Kasane

かさね

Kasane

Kabuki Plus

by Abe Satomi

Baiko and Kikugoro styles

notable!

There are two acting styles associated with the role of Kasane created by Onoe Baiko VI and Onoe Kikugoro VI. The main differences are the costumes and the main character’s first appearance. In the Baiko style, Kasane wears a light purple long-sleeved kimono with a palace motif and an arrow-patterned obi belt. Her young and elegant costume is in dark contrast with the subsequent tragedy. Yoemon appears with a black chiffon kimono with family crest and a Hakata-style kenjo-patterned obi.

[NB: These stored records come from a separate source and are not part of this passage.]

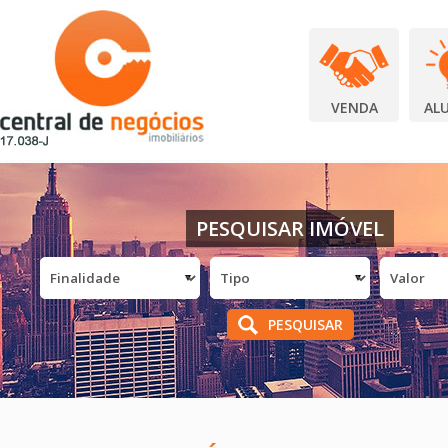
VENDA
AL
PESQUISAR IMÓVEL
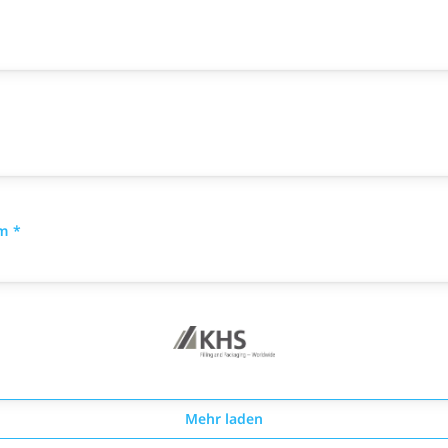
m *
Mehr laden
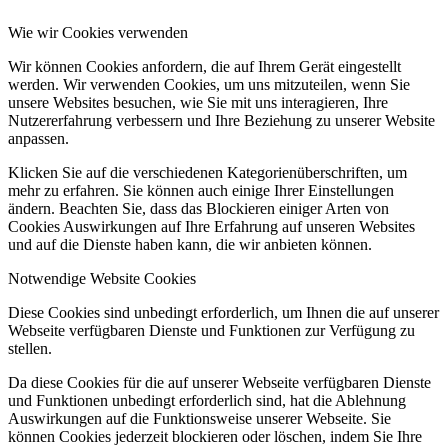
Wie wir Cookies verwenden
Wir können Cookies anfordern, die auf Ihrem Gerät eingestellt
werden. Wir verwenden Cookies, um uns mitzuteilen, wenn Sie
unsere Websites besuchen, wie Sie mit uns interagieren, Ihre
Nutzererfahrung verbessern und Ihre Beziehung zu unserer Website
anpassen.
Klicken Sie auf die verschiedenen Kategorienüberschriften, um
mehr zu erfahren. Sie können auch einige Ihrer Einstellungen
ändern. Beachten Sie, dass das Blockieren einiger Arten von
Cookies Auswirkungen auf Ihre Erfahrung auf unseren Websites
und auf die Dienste haben kann, die wir anbieten können.
Notwendige Website Cookies
Diese Cookies sind unbedingt erforderlich, um Ihnen die auf unserer
Webseite verfügbaren Dienste und Funktionen zur Verfügung zu
stellen.
Da diese Cookies für die auf unserer Webseite verfügbaren Dienste
und Funktionen unbedingt erforderlich sind, hat die Ablehnung
Auswirkungen auf die Funktionsweise unserer Webseite. Sie
können Cookies jederzeit blockieren oder löschen, indem Sie Ihre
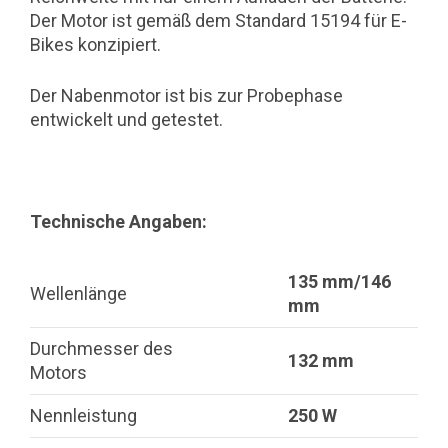
Der Motor ist gemäß dem Standard 15194 für E-
Bikes konzipiert.
Der Nabenmotor ist bis zur Probephase
entwickelt und getestet.
Technische Angaben:
135 mm/146
Wellenlänge
mm
Durchmesser des
132 mm
Motors
Nennleistung
250 W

In contrast, the Kikugoro Kasane wears a kimono with an arrow pattern, while Yoemon has the triple-square pattern of the Danjuro family. As for Kasane’s entrance, the Baiko school has the couple come in separately on parallel hanamichi (a temporary walkway is set up to the right of the audience) in a visual representation of the lyric, which explicitly refers to them taking two different paths. In the former Kikugoro version, Yoemon runs first down the hanamichi, and Kasane subsequently pursues him. The standard at present is for Yoemon to appear from Stage Left through a grass dune while Kasane comes down the hanamichi.

Folklore tale of Kasane

Among the many stories of Kasane, the most notable is a 1690 preaching book by the monk Yuten (“Story of the Dead Spirit that Achieves Enlightenment”). A mother kills her son Suke, and her child Kasane is born with a resemblance to Suke but having only one eye and one crippled leg. Kasane grows up, only to be killed by her husband Yoemon while she is cropping beans. She becomes a ghost and haunts and kills his subsequent six wives. Kiku, the daughter of the sixth wife, attacks Yoemon, but is exorcised by the powers of the monk Yuten. After this, Suke comes back to haunt Kiku, who is again saved by the monk. This story is believed to be based on an actual incident in the early Edo Period in Hanyu Town in present Ibaragi Prefecture, where Kasane’s grave today rests at a temple. There is also a memorial to Kasane in Yutenji Temple in Tokyo’s Meguro Prefecture.

Kasane stories

The Kabuki adaptation embellishes the legend of Kasane with various folkloric religious stories. In Kabuki, Kasane is a beautiful woman who is possessed by a dead spirit due to some karma and turns into an ugly woman with a disabled eye and leg. Furthermore, she is killed by Yoemon with a sickle due to her jealousy. That subsequently became the standard pattern for Kasane stories.

Couple with age gap

notable!

There is an 18-year age gap between Kasane and Yoemon. When Yoemon went by the name Kubota Kingoro, he had an affair with Kiku, the wife of the farmer Suke in the village of Hanyu. When Suke discovers them, the wife stabs him in the eye with a chopstick, and Yoemon slashes his leg with a knife. The lovers then escape. Kiku later dies from illness. At her memorial service, her widower Suke arrives with their daughter, and has a fight with Kingoro. Kingoro murders Suke with a sickle and throws the daughter into the river. Kingoro was around 20 at the time, and the daughter Kasane, who survives the ordeal, is 2. The Kabuki story opens fifteen years later.